Following low tide was slack water, when the current had slowed and became stationary for a short time. During slack water we were able to position the boat amongst islands and islets, turn the engines off and be still to witness the richness of nature that surrounded us.
It was interesting to observe the whales at the change of the tide and current. We noticed the Humpback whales were foraging along a tide line for the hours we were with them. Ripple, Ojo’s Blanco’s and Guardian were the whales of the day and their pattern of 5 shallow surfaces, 1 deep dive for a duration of four minutes were consistent particularly when the current had turned to flood.
As the flood tide gathered speed and surface of the water livened, so did the speed in which the whales foraged. Whirlpools and eddies gave the water a dynamic appearance and we could feel it shift the boat ever so gently as we drifted amongst it.
On our way home we used the current to our advantage, which surged us forward through narrow passes and channels, enjoying the harbour seals who were doing exactly the same.
A splendid day, under a mix of sun and cloud, on a smooth and lovely sea.
What a beautiful part of the world we live in on the edge of the rainforest!
It was four seasons in one day out on the water today. Sunshine, warm temperatures then rain and a nip in the air made for an exciting adventure on board our M.V. ‘Seasmoke’ but the unpredictable weather did not deter the wildlife. We hadn’t even left Alder Bay and a family of River otters came out for all our passengers to see. We were grateful for their trust as they lingered on the dock even when we stood only meters away.

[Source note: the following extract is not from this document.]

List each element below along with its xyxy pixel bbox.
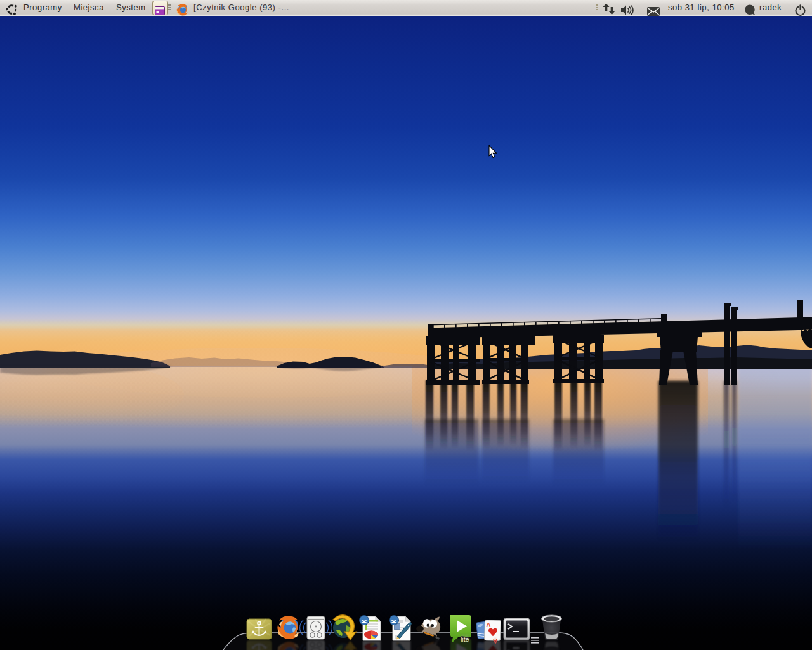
svg-text:A: A [487, 621, 491, 628]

Once underway we appreciated the calm seas and the slack current enabling us to shut down our engines and drift silently by seals snoozing at low tide and our resident Bald Eagles resting alongside their nests.
Dall’s porpoise surfaced in the distance, Rhinoceros Auklets floated by in small rafts and Pigeon Guillemots flew by in flock formation, all the while we slowly ventured closer to where whale blows had been sighted.
Two travelling Humpbacks kept us company for over an hour this morning. Their blows could be heard from a good distance as the air was still and silent. As the whales dove deep, we were able to see the underside of the fluke which gave away the individuals we were observing. Our forever faithful Guardian was one, along with Ojo Blanco (White Eye).
By the time we parted the area and headed home, the flood current was fast and furious, stirring up the sea like a running river. The rain fell heavy at times but we were all wrapped up warm and dry in our float suits.
Another fabulous day sharing in the company of friendly folks and the gentle giants who delight us with their company throughout our glorious summer.